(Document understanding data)

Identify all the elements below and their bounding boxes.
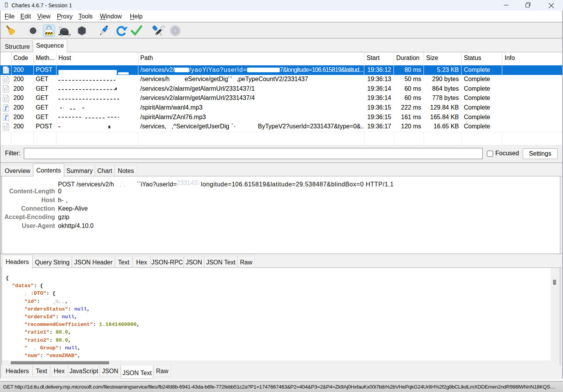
svg-text:{}: {} xyxy=(4,88,8,91)
svg-text:{}: {} xyxy=(4,78,8,82)
svg-text:{}: {} xyxy=(4,126,8,130)
svg-text:{}: {} xyxy=(4,69,8,73)
svg-text:{}: {} xyxy=(4,97,8,101)
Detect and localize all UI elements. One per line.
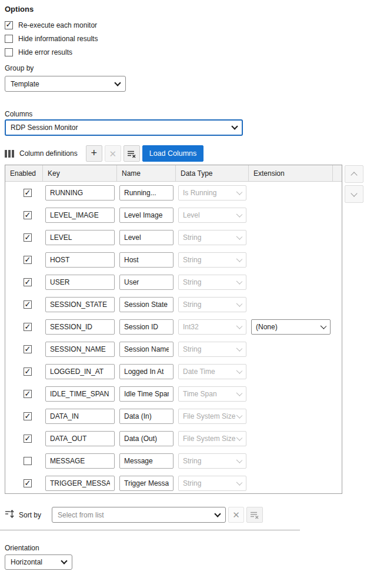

Your assignment
No pictures go in the copy. Set down all the data exactly.

Result of this task
Identify all the elements below and their bounding boxes.
svg-text:{}: {} xyxy=(4,88,8,91)
svg-text:{}: {} xyxy=(4,78,8,82)
svg-text:{}: {} xyxy=(4,126,8,130)
svg-text:{}: {} xyxy=(4,69,8,73)
svg-text:{}: {} xyxy=(4,97,8,101)
Detect and localize all UI elements. One per line.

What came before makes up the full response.